Co-expression values for individual pairs of genes were defined as Pearson's correlation coefficient between the two expression vectors across normalised hybridisation experiments [1, 2, 57, 1214, 16]. To assess general trends of co-expression, we averaged co-expression values over all gene pairs at a given distance (and sometimes with a given orientation). Averaging over signed correlation coefficients does not allow to distinguish lack of co-expression from a superposition of equal amounts of positive and negative co-expression; however, this is justified as the overall distribution of co-expression values is approximately Gaussian (data not shown).

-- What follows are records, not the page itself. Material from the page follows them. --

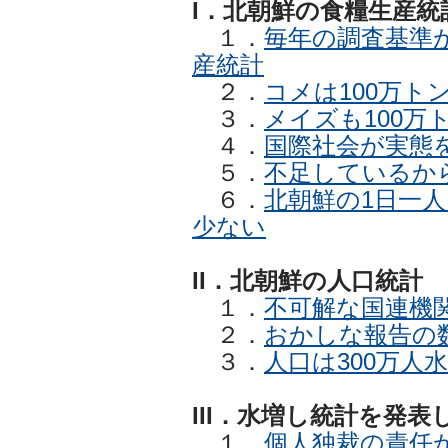
I．北朝鮮の食糧生産統
１．
毎年の調査基準
産統計
２．
コメは100万ト
３．
メイズも100万
４．
国際社会が実態
５．
不足しているか
６．
北朝鮮の1日一
少ない
II．北朝鮮の人口統計
１．
不可解な国連機
２．
おかしな報告の
３．
人口は300万人
III．水増し統計を発
１．
個人独裁の責任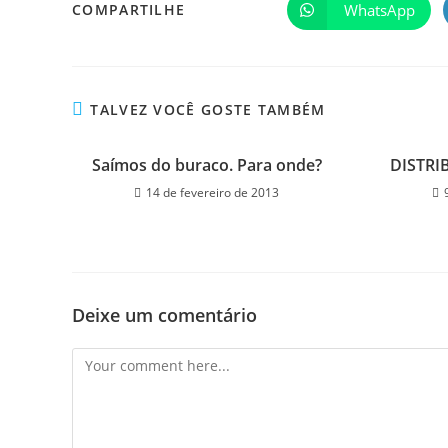
WhatsApp
COMPARTILHE
TALVEZ VOCÊ GOSTE TAMBÉM
Saímos do buraco. Para onde?
DISTRI
14 de fevereiro de 2013
Deixe um comentário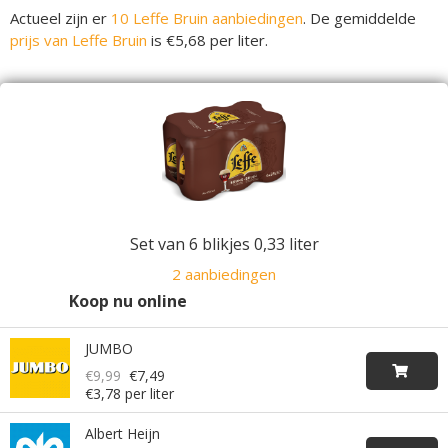
Actueel zijn er
10 Leffe Bruin aanbiedingen
. De gemiddelde
prijs van Leffe Bruin
is €5,68 per liter.
Set van 6 blikjes 0,33 liter
2 aanbiedingen
Koop nu online
JUMBO
€9,99
€7,49
€3,78 per liter
Albert Heijn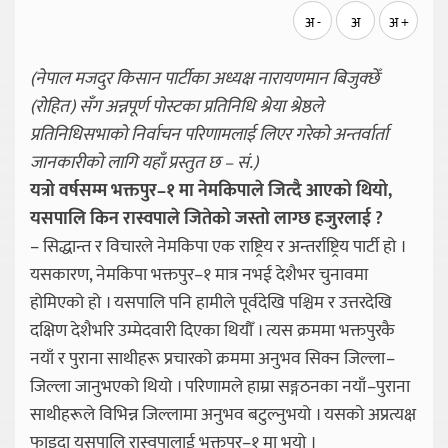
अ -
अ
अ +
(नेपाल मजदुर किसान पार्टीका अध्यक्ष नारायणमान बिजुक्छेँ
(रोहित) सँग अन्नपूर्ण पोस्टका प्रतिनिधि श्रेया श्रेष्ठले
प्रतिनिधिसभाको निर्वाचन परिणामलाई लिएर गरेको अन्तर्वार्ता
जानकारीको लागि यहाँ प्रस्तुत छ – सं.)
यत्रो वर्षसम्म भक्तपुर–१ मा नेमकिपाले जित्दै आएको थियो,
यसपालि किन रास्वपाले जितेको जस्तो लाग्छ हजुरलाई ?
– सिद्धान्त र विचारले नेमकिपा एक राष्ट्रिय र अन्तर्राष्ट्रिय पार्टी हो ।
यसकारण, नेमकिपा भक्तपुर–१ मात्र नभई देशैभर चुनावमा
होमिएको हो । यसपालि पनि हामीले पूर्वदेखि पश्चिम र उत्तरदेखि
दक्षिण देशैभरि उम्मेदवारी दिएका थियौँ । त्यस क्रममा भक्तपुरकै
नयाँ र पुराना साथीहरू प्रचारको क्रममा अनुभव सिक्न जिल्ला–
जिल्ला जानुभएको थियो । परिणामले हाम्रा सङ्गठनका नयाँ–पुराना
साथीहरूले विभिन्न जिल्लामा अनुभव बटुल्नुभयो । यसको अप्रत्यक्ष
फाइदा यसपालि रास्वपालाई भक्तपुर–१ मा भयो ।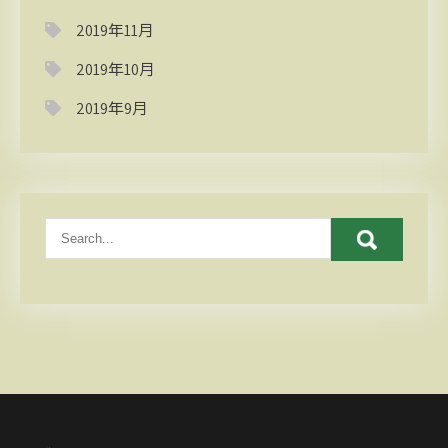
2019年11月
2019年10月
2019年9月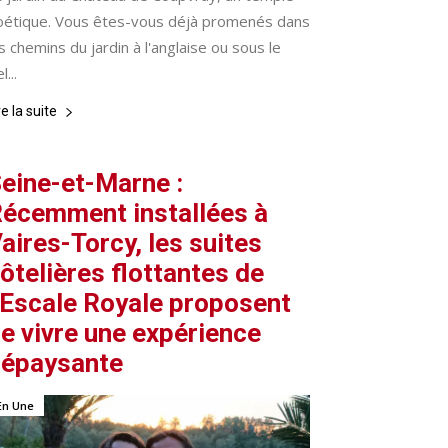
oétique. Vous êtes-vous déjà promenés dans
s chemins du jardin à l'anglaise ou sous le
l...
re la suite
eine-et-Marne :
écemment installées à
aires-Torcy, les suites
ôtelières flottantes de
’Escale Royale proposent
e vivre une expérience
épaysante
En Une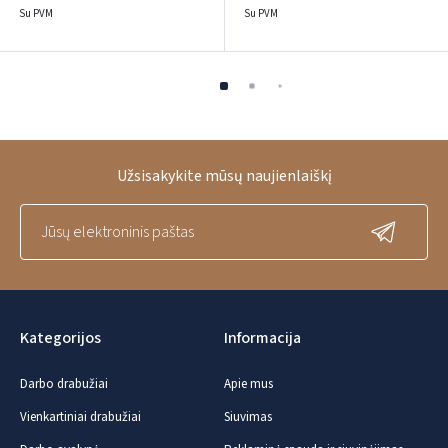
Su PVM
Su PVM
Užsisakykite mūsų naujienlaiškį
Kategorijos
Informacija
Darbo drabužiai
Apie mus
Vienkartiniai drabužiai
Siuvimas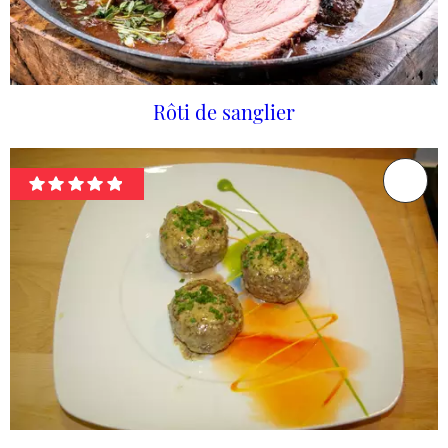
Rôti de sanglier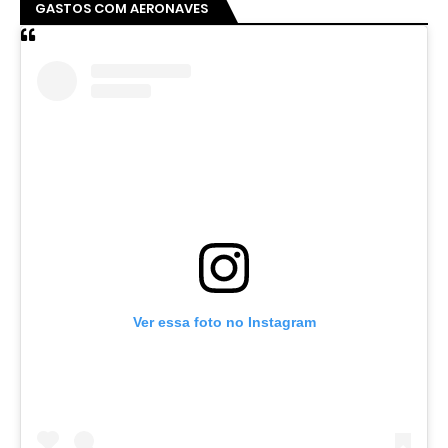
GASTOS COM AERONAVES
Ver essa foto no Instagram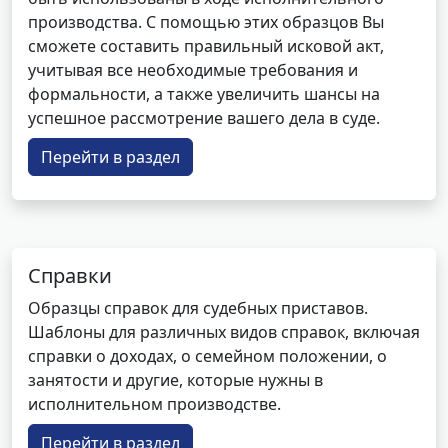
производства. С помощью этих образцов Вы
сможете составить правильный исковой акт,
учитывая все необходимые требования и
формальности, а также увеличить шансы на
успешное рассмотрение вашего дела в суде.
Перейти в раздел
Справки
Образцы справок для судебных приставов.
Шаблоны для различных видов справок, включая
справки о доходах, о семейном положении, о
занятости и другие, которые нужны в
исполнительном производстве.
Перейти в раздел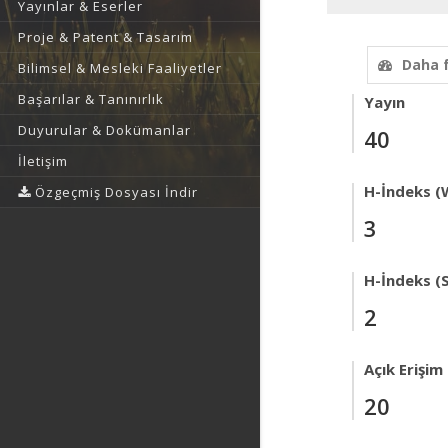
Yayınlar & Eserler
Proje & Patent & Tasarım
Daha 
Bilimsel & Mesleki Faaliyetler
Başarılar & Tanınırlık
Yayın
Duyurular & Dokümanlar
40
İletişim
H-İndeks (
Özgeçmiş Dosyası İndir
3
H-İndeks (
2
Açık Erişim
20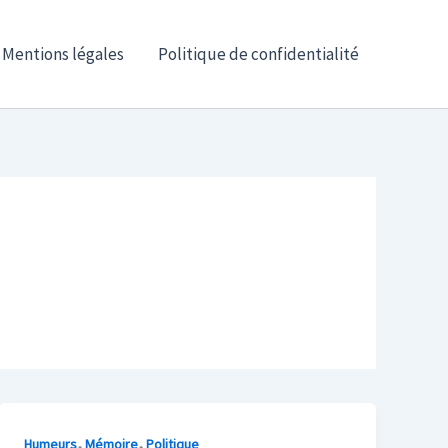
Mentions légales
Politique de confidentialité
,
,
Humeurs
Mémoire
Politique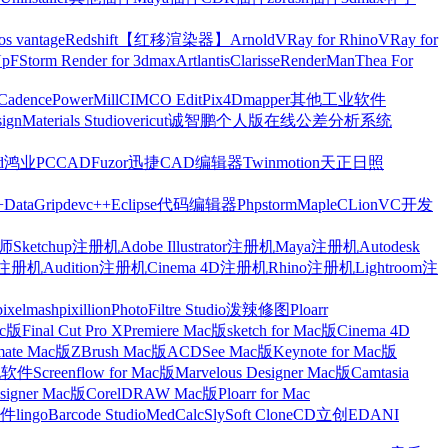
os vantage
Redshift【红移渲染器】
Arnold
VRay for Rhino
VRay for
Up
FStorm Render for 3dmax
Artlantis
Clarisse
RenderMan
Thea For
Cadence
PowerMill
CIMCO Edit
Pix4Dmapper
其他工业软件
ign
Materials Studio
vericut
诚智鹏个人版在线公差分析系统
d
鸿业
PCCAD
Fuzor
迅捷CAD编辑器
Twinmotion
天正日照
+
DataGrip
devc++
Eclipse
代码编辑器
Phpstorm
Maple
CLion
VC开发
Sketchup注册机
Adobe Illustrator注册机
Maya注册机
Autodesk
cts注册机
Audition注册机
Cinema 4D注册机
Rhino注册机
Lightroom注
pixelmash
pixillion
PhotoFiltre Studio
泼辣修图Ploarr
Mac版
Final Cut Pro X
Premiere Mac版
sketch for Mac版
Cinema 4D
mate Mac版
ZBrush Mac版
ACDSee Mac版
Keynote for Mac版
他软件
Screenflow for Mac版
Marvelous Designer Mac版
Camtasia
esigner Mac版
CorelDRAW Mac版
Ploarr for Mac
件
lingo
Barcode Studio
MedCalc
SlySoft CloneCD
立创EDA
NI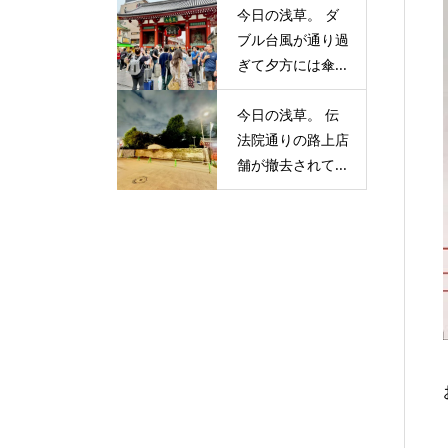
今日の浅草。 ダ
ブル台風が通り過
ぎて夕方には傘...
今日の浅草。 伝
法院通りの路上店
舗が撤去されて...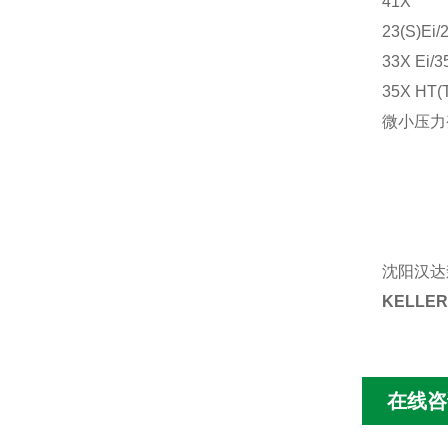
41X
23(S)Ei/2
33X Ei/3
35X HT(
微小压力
沈阳汉达
KELL
在线咨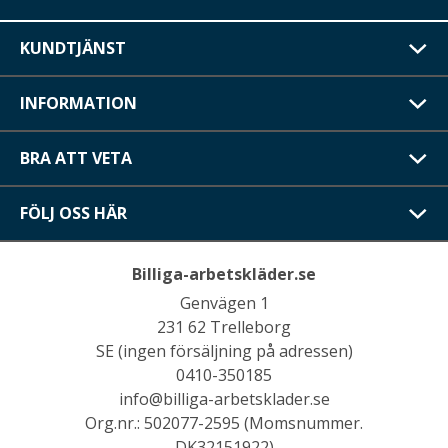
KUNDTJÄNST
INFORMATION
BRA ATT VETA
FÖLJ OSS HÄR
Billiga-arbetskläder.se
Genvägen 1
231 62 Trelleborg
SE (ingen försäljning på adressen)
0410-350185
info@billiga-arbetsklader.se
Org.nr.: 502077-2595 (Momsnummer.
DK32151922)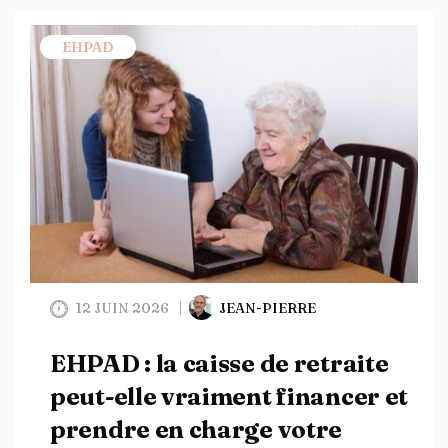
EHPAD
12 JUIN 2026
JEAN-PIERRE
EHPAD : la caisse de retraite
peut-elle vraiment financer et
prendre en charge votre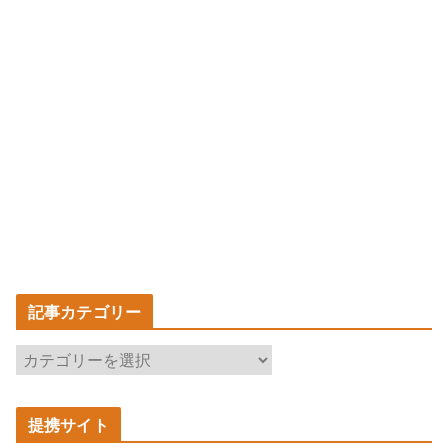
記事カテゴリー
記
事
カ
提携サイト
テ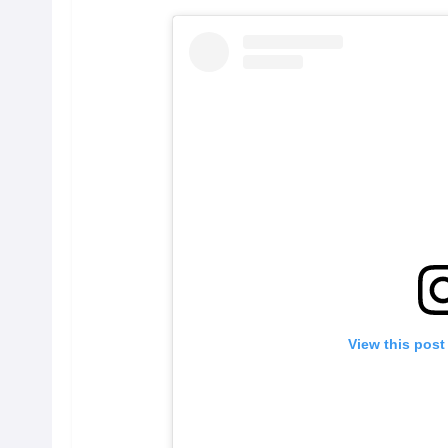
View this post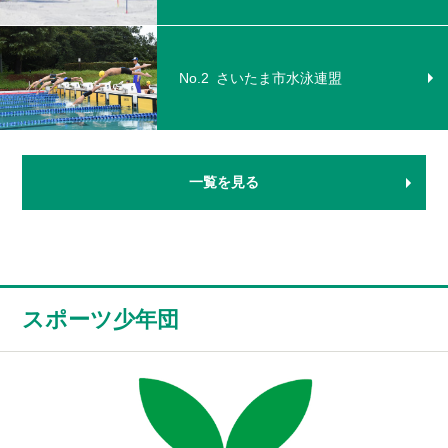
No.2
さいたま市水泳連盟
一覧を見る
スポーツ少年団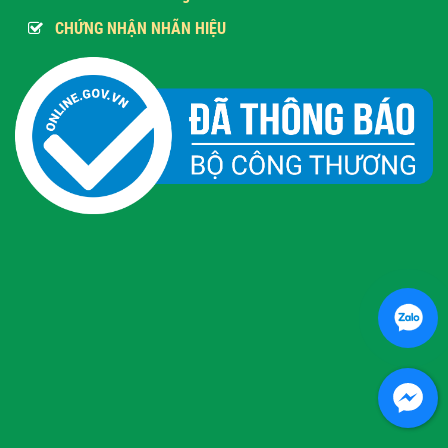
CHỨNG NHẬN NHÃN HIỆU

To compare our results to expectations, we constructed a data set of 100,000 pairs of randomly chosen protein-coding genes, for which we also calculated co-expression values. Mean co-expression of this dataset was 0.014. This positive 'random' co-expression is possibly due to the fact that several large gene sets are functionally correlated (such as 'growth-related' or 'stress-related' genes), and hence 'random' pairs usually contain pairs that are positively correlated (while the sets are not necessarily negatively correlated between them).

The statistical significance of differences in mean co-expression values was assessed using Wilcoxon rank sum tests. Throughout the manuscript, we use a threshold α = 0.05 to determine statistical significance. When multiple comparsions were performed (e.g., among the three orientations), we sometimes summarize results by reporting only P < the largest P-value.